* [Source data]:

__________________________________________________

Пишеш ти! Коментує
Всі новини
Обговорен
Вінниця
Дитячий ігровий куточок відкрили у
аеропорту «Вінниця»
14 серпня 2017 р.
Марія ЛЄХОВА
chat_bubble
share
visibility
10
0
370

__________________________________________________

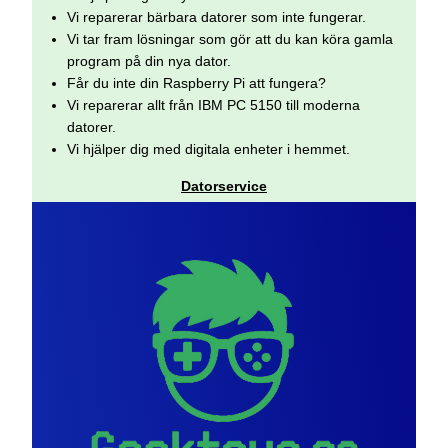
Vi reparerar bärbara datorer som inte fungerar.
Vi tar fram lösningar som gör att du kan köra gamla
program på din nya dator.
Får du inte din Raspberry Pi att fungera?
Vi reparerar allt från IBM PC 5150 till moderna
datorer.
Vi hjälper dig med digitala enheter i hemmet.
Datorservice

__________________________________________________

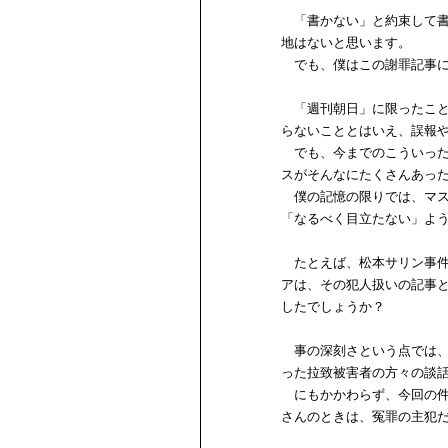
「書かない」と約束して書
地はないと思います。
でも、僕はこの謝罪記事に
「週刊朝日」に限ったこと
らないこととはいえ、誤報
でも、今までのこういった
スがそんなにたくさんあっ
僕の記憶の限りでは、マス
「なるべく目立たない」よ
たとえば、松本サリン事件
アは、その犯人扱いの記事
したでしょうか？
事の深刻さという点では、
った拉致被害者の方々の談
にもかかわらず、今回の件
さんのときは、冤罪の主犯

__________________________________________________

* [Exercise goal]: In the entries above, find the line holding "でも、僕はこの謝罪記事に" and the line holding "さんのときは、冤罪の主犯"; print both of them and every line between, exactly, and nothing else.

* [Exercise output]:
でも、僕はこの謝罪記事に
「週刊朝日」に限ったこと
らないこととはいえ、誤報
でも、今までのこういった
スがそんなにたくさんあっ
僕の記憶の限りでは、マス
「なるべく目立たない」よ
たとえば、松本サリン事件
アは、その犯人扱いの記事
したでしょうか？
事の深刻さという点では、
った拉致被害者の方々の談
にもかかわらず、今回の件
さんのときは、冤罪の主犯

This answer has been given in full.